Importantly, our machine-learning analyses converged with the transcriptomic and co-expression results: the top predictive features were strongly enriched for calcium-related signaling genes. This cross-modal convergence underscores the central role of calcium-mediated processes as a core molecular axis of early-onset vulnerability.
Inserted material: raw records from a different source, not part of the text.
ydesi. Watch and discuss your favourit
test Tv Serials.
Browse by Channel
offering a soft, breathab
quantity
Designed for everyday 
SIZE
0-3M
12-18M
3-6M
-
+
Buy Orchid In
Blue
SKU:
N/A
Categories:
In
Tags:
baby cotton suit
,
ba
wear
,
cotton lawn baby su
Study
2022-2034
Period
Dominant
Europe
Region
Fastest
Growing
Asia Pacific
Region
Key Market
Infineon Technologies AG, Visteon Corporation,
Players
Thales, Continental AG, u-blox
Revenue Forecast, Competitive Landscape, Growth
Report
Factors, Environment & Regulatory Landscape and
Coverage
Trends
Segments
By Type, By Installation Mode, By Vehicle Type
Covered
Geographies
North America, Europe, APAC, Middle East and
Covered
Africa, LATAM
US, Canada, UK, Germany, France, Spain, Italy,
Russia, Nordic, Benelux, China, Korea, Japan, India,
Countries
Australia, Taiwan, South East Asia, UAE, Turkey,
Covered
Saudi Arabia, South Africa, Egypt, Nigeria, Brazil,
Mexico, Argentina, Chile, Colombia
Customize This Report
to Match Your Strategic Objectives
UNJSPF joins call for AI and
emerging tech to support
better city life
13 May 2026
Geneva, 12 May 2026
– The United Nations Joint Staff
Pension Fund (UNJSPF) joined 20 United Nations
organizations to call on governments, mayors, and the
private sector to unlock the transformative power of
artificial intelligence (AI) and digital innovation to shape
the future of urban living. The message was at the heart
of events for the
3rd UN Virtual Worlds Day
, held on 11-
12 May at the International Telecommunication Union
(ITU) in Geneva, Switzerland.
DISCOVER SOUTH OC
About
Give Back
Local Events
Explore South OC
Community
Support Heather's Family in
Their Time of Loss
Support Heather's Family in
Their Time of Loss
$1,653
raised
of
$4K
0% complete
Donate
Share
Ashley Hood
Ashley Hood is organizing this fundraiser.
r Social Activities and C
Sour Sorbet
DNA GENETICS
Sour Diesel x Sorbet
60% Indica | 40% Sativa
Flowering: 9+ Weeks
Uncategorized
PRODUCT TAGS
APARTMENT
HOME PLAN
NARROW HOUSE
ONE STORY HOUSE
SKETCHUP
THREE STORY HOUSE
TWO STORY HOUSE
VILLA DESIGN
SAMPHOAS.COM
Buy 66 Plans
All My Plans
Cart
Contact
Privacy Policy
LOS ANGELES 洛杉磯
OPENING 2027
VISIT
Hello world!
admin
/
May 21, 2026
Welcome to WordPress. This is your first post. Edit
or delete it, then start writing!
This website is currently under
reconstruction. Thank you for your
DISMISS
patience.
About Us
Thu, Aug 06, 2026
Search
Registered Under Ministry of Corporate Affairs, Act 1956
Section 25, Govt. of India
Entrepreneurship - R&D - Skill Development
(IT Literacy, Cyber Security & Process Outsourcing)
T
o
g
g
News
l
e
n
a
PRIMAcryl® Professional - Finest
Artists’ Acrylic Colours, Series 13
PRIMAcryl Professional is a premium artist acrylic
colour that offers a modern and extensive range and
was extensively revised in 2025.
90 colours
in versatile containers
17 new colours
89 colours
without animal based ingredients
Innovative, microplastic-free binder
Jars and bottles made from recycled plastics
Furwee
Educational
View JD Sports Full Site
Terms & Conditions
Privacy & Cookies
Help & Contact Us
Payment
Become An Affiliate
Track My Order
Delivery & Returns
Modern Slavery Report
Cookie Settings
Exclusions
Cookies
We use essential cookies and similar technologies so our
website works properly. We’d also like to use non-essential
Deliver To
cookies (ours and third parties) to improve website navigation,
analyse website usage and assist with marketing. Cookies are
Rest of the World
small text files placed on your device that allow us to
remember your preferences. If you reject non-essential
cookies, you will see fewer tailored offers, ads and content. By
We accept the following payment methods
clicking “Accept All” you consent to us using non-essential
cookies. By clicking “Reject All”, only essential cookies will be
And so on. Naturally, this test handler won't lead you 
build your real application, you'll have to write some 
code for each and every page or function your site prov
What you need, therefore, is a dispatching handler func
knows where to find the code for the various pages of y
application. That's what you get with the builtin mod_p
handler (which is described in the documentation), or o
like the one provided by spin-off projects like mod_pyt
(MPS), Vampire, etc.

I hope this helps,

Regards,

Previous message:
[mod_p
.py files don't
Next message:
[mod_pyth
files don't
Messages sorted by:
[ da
Clinical Implications and Future Directions

The results of this study point to several clinically meaningful avenues. First, transcriptomic markers involved in calcium signaling pathway may contribute to earlier detection and risk stratification, particularly in adolescents showing emerging symptoms. Second, the female-specific involvement of the cAMP–CREB axis suggests opportunities for sex-sensitive risk monitoring and preventive strategies during adolescence.
Therapeutically, our findings point to several biologically tractable pathways that may inform future intervention strategies. Isoform-specific adenylate cyclases, which function within defined enzymatic and subcellular compartments, represent one potential avenue for targeted modulation. Similarly, pathways involving calcium signaling, cyclic nucleotide regulation, and MAPK-related stress responses provide additional conceptual entry points for exploring mechanism-based treatments. Although current agents acting on these systems are not used clinically for bipolar disorder or schizophrenia, they illustrate how the molecular signatures identified in this study may guide future therapeutic development and refinement. Overall, our integrative framework highlights interconnected transcriptomic and pathway-level alterations spanning calcium influx, intracellular buffering, cAMP signaling, and MAPK-related stress responses. These insights may support the development of more informative biomarkers, guide early-intervention strategies, and contribute to emerging precision-psychiatry approaches that account for sex-specific biological differences in early-onset bipolar disorder and schizophrenia.

Supplementary Materials

The following supporting information can be downloaded at: https://www.mdpi.com/article/10.3390/ijms262412109/s1.

Author Contributions

S.S.A.: Project administration, Writing—review & editing, Writing—original draft, Visualization, Validation, Software, Methodology, Investigation, Funding acquisition, Formal analysis, Data curation, Conceptualization. S.D.: Machine Learning analysis, Writing—review & editing, Validation, Methodology, Investigation, Conceptualization. D.K.: Data curation, Writing—review & editing, Validation. M.S.: Statistic Analysis, Writing—review & editing, Data curation. F.D.S.: Writing—review & editing, Validation, Methodology. J.G.P.: Validation, Methodology, Data curation. N.A.: Writing—review & editing, Data curation. S.T.: Resources, Data curation, Writing—review & editing, Validation. V.F.G.: Writing—review & editing, Validation, Supervision, Resources, Project administration, Methodology, Funding acquisition, Data curation, Conceptualization. J.L.K.: Project administration, Supervision, Writing—review & editing, Validation, Resources, Methodology, Investigation, Funding acquisition, Data curation, Conceptualization. All authors have read and agreed to the published version of the manuscript.

Funding

James Kennedy’s laboratory is supported by the Tanenbaum Family Foundation, and the Centre for Addiction and Mental Health (CAMH) Foundation (S.S.A., S.D., F.D.S., N.A., J.G.P., V.F.G., J.L.K.). Vanessa F Gonçalves is supported by the CAMH Discovery Fund, the CAMH WomenMind Fund, and the Tanenbaum Family Foundation (V.F.G, F.D.S). Shreejoy Tripathy’s laboratory is funded by the Canadian Institutes of Health Research (CIHR; PJT-191747) (S.T, D.K). Sara Sadat Afjeh and Jennie G Pouget are supported by Canadian Institutes of Health Research (CIHR) Fellowship.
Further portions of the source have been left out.